O whey de baixo teor proteico atingiu recorde anual de 57.164 toneladas, impulsionado por um aumento de 282 % nas exportações para a China. Contudo, o USDEC alerta que esse crescimento parte de uma base deprimida, já que as exportações chinesas haviam despencado na primavera de 2025 por tensões tarifárias. No segmento de leite em pó desnatado, a tendência se reverteu: após alta de 6 % em abril, maio registrou queda global de 20 %, com reduções de 13 % para o México e 11 % para o Sudeste Asiático, embora as Filipinas mantivessem crescimento de 20 %.

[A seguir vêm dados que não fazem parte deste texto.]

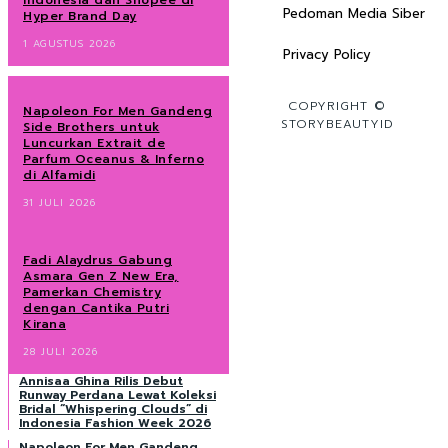
Indonesia dan Shopee di
Pedoman Media Siber
Hyper Brand Day
1 AGUSTUS 2026
Privacy Policy
COPYRIGHT ©
Napoleon For Men Gandeng
STORYBEAUTYID
Side Brothers untuk
Luncurkan Extrait de
Parfum Oceanus & Inferno
di Alfamidi
31 JULI 2026
Fadi Alaydrus Gabung
Asmara Gen Z New Era,
Pamerkan Chemistry
dengan Cantika Putri
Kirana
28 JULI 2026
Annisaa Ghina Rilis Debut
Runway Perdana Lewat Koleksi
Bridal “Whispering Clouds” di
Indonesia Fashion Week 2026
Napoleon For Men Gandeng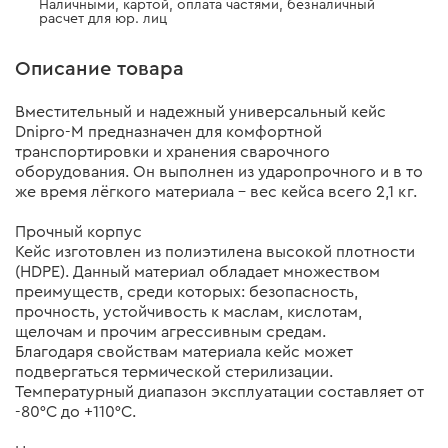
Наличными, картой, оплата частями, безналичный
расчет для юр. лиц
Описание товара
Вместительный и надежный универсальный кейс
Dnipro-M предназначен для комфортной
транспортировки и хранения сварочного
оборудования. Он выполнен из ударопрочного и в то
же время лёгкого материала – вес кейса всего 2,1 кг.
Прочный корпус
Кейс изготовлен из полиэтилена высокой плотности
(HDPE). Данный материал обладает множеством
преимуществ, среди которых: безопасность,
прочность, устойчивость к маслам, кислотам,
щелочам и прочим агрессивным средам.
Благодаря свойствам материала кейс может
подвергаться термической стерилизации.
Температурный диапазон эксплуатации составляет от
-80°С до +110°С.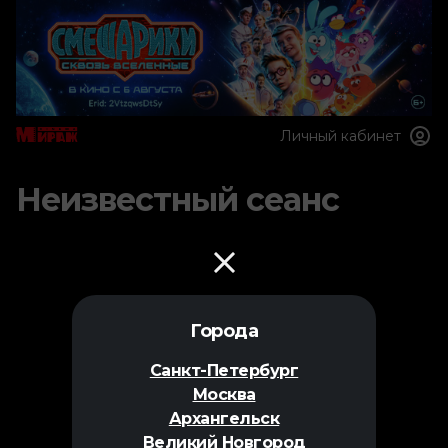
Личный кабинет
Неизвестный сеанс
Города
Санкт-Петербург
Москва
Архангельск
Великий Новгород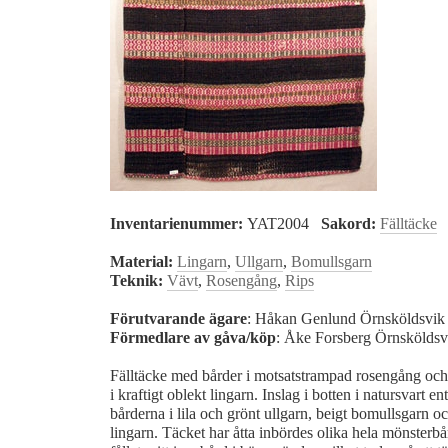
Inventarienummer:
YAT2004
Sakord:
Fälltäcke
Material:
Lingarn
,
Ullgarn
,
Bomullsgarn
Teknik:
Vävt
,
Rosengång
,
Rips
Förutvarande ägare
: Håkan Genlund Örnsköldsvi
Förmedlare av gåva/köp
: Åke Forsberg Örnskölds
Fälltäcke med bårder i motsatstrampad rosengång och b
i kraftigt oblekt lingarn. Inslag i botten i natursvart en
bårderna i lila och grönt ullgarn, beigt bomullsgarn o
lingarn. Täcket har åtta inbördes olika hela mönsterbå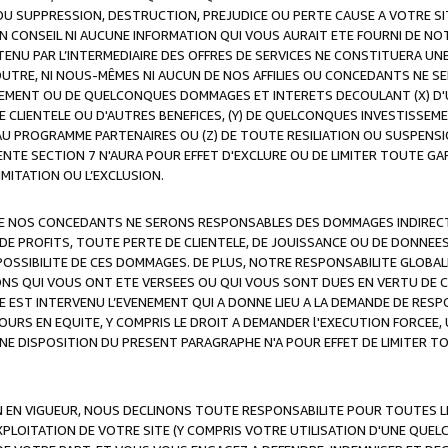
OU SUPPRESSION, DESTRUCTION, PREJUDICE OU PERTE CAUSE A VOTRE SI
 CONSEIL NI AUCUNE INFORMATION QUI VOUS AURAIT ETE FOURNI DE N
ENU PAR L’INTERMEDIAIRE DES OFFRES DE SERVICES NE CONSTITUERA U
OUTRE, NI NOUS-MÊMES NI AUCUN DE NOS AFFILIES OU CONCEDANTS NE
MENT OU DE QUELCONQUES DOMMAGES ET INTERETS DECOULANT (X) D'
DE CLIENTELE OU D'AUTRES BENEFICES, (Y) DE QUELCONQUES INVESTISS
 AU PROGRAMME PARTENAIRES OU (Z) DE TOUTE RESILIATION OU SUSPENS
ENTE SECTION 7 N'AURA POUR EFFET D'EXCLURE OU DE LIMITER TOUTE G
IMITATION OU L’EXCLUSION.
 DE NOS CONCEDANTS NE SERONS RESPONSABLES DES DOMMAGES INDIRECTS
DE PROFITS, TOUTE PERTE DE CLIENTELE, DE JOUISSANCE OU DE DONNEE
POSSIBILITE DE CES DOMMAGES. DE PLUS, NOTRE RESPONSABILITE GLOBA
ONS QUI VOUS ONT ETE VERSEES OU QUI VOUS SONT DUES EN VERTU DE
 EST INTERVENU L’EVENEMENT QUI A DONNE LIEU A LA DEMANDE DE RESP
OURS EN EQUITE, Y COMPRIS LE DROIT A DEMANDER l'EXECUTION FORCEE
UNE DISPOSITION DU PRESENT PARAGRAPHE N'A POUR EFFET DE LIMITER T
ON EN VIGUEUR, NOUS DECLINONS TOUTE RESPONSABILITE POUR TOUTES 
’EXPLOITATION DE VOTRE SITE (Y COMPRIS VOTRE UTILISATION D'UNE QUE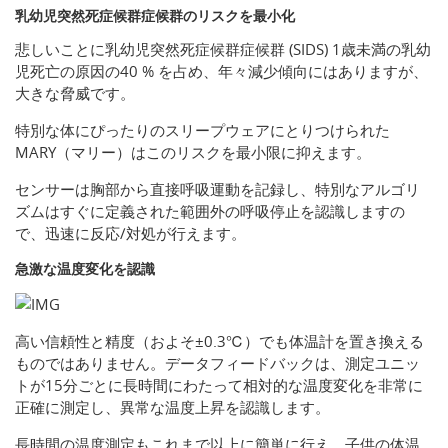
乳幼児突然死症候群症候群のリスクを最小化
悲しいことに乳幼児突然死症候群症候群 (SIDS) 1歳未満の乳幼
児死亡の原因の40 % を占め、年々減少傾向にはありますが、
大きな脅威です。
特別な体にぴったりのスリープウェアにとりつけられた
MARY（マリー）はこのリスクを最小限に抑えます。
センサーは胸部から直接呼吸運動を記録し、特別なアルゴリ
ズムはすぐに定義された範囲外の呼吸停止を認識しますの
で、迅速に反応/対処が行えます。
急激な温度変化を認識
高い信頼性と精度（およそ±0.3℃）でも体温計を置き換える
ものではありません。データフィードバックは、測定ユニッ
トが15分ごとに長時間にわたって相対的な温度変化を非常に
正確に測定し、異常な温度上昇を認識します。
長時間の温度測定もこれまで以上に簡単に行え、子供の体温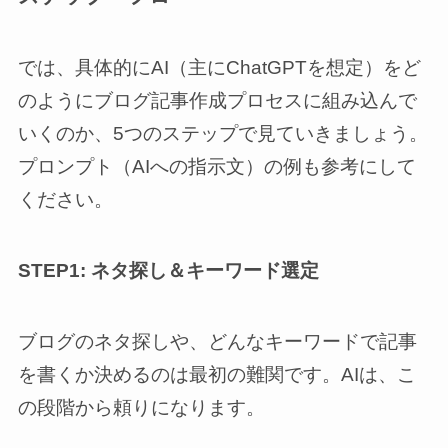
では、具体的にAI（主にChatGPTを想定）をど
のようにブログ記事作成プロセスに組み込んで
いくのか、5つのステップで見ていきましょう。
プロンプト（AIへの指示文）の例も参考にして
ください。
STEP1: ネタ探し＆キーワード選定
ブログのネタ探しや、どんなキーワードで記事
を書くか決めるのは最初の難関です。AIは、こ
の段階から頼りになります。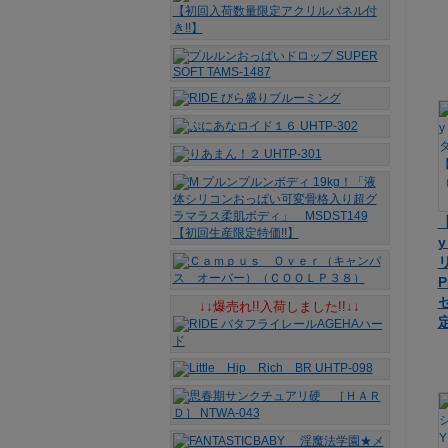
y
↓↓爆売れ!!入荷しました!!↓↓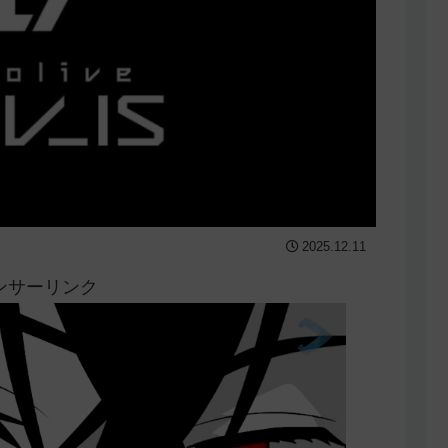
2025.12.11
ンサーリンク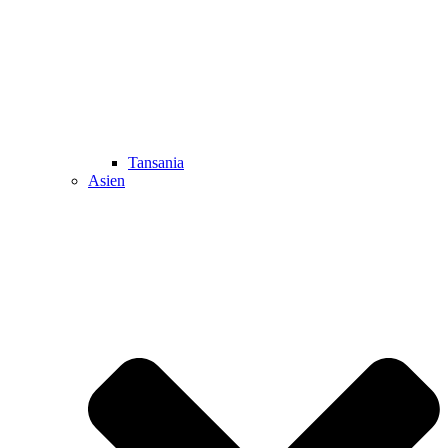
Tansania
Asien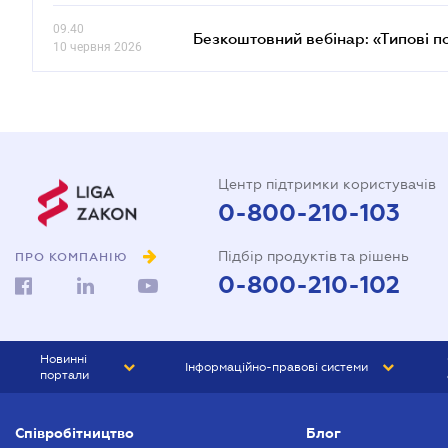
09.40
Безкоштовний вебінар: «Типові п
10 червня 2026
Центр підтримки користувачів
0-800-210-103
Підбір продуктів та рішень
ПРО КОМПАНІЮ
0-800-210-102
Новинні
Інформаційно-правові системи
портали
ЮРЛІГА
Право України
Співробітництво
Блог
БІЗНЕС
ГРАНД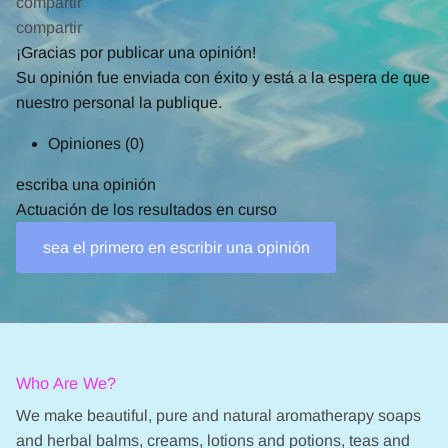
compartir
compartir
¡Gracias por publicar una opinión!
Su opinión fue enviada con éxito y está a la espera de que
nuestro personal la publique.
Opiniones
(0)
escriba una opinión
Actuación de los resultados en curso
sea el primero en escribir una opinión
Who Are We?
We make beautiful, pure and natural aromatherapy soaps
and herbal balms, creams, lotions and potions, teas and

Para os tomadores de decisão brasileiros, esses indicadores trazem lições estratégicas. A volatilidade nas rotas logísticas e a sensibilidade a barreiras tarifárias reforçam a necessidade de planejamento de cadeias de suprimento resilientes e de conformidade regulatória (MAPA/SIF) para garantir a competitividade nos mercados-alvo. A Consulak recomenda avaliar oportunidades de diversificação de portfólio – como queijos premium e produtos de gordura – e investir em projetos de PAC que otimizem custos operacionais, ao mesmo tempo em que assegurem rotulagem adequada para atender exigências internacionais. Monitorar as flutuações de preço do leite em pó e as mudanças nas rotas de exportação pode abrir brechas para que o Brasil aumente sua participação, especialmente em regiões onde os EUA enfrentam desafios logísticos.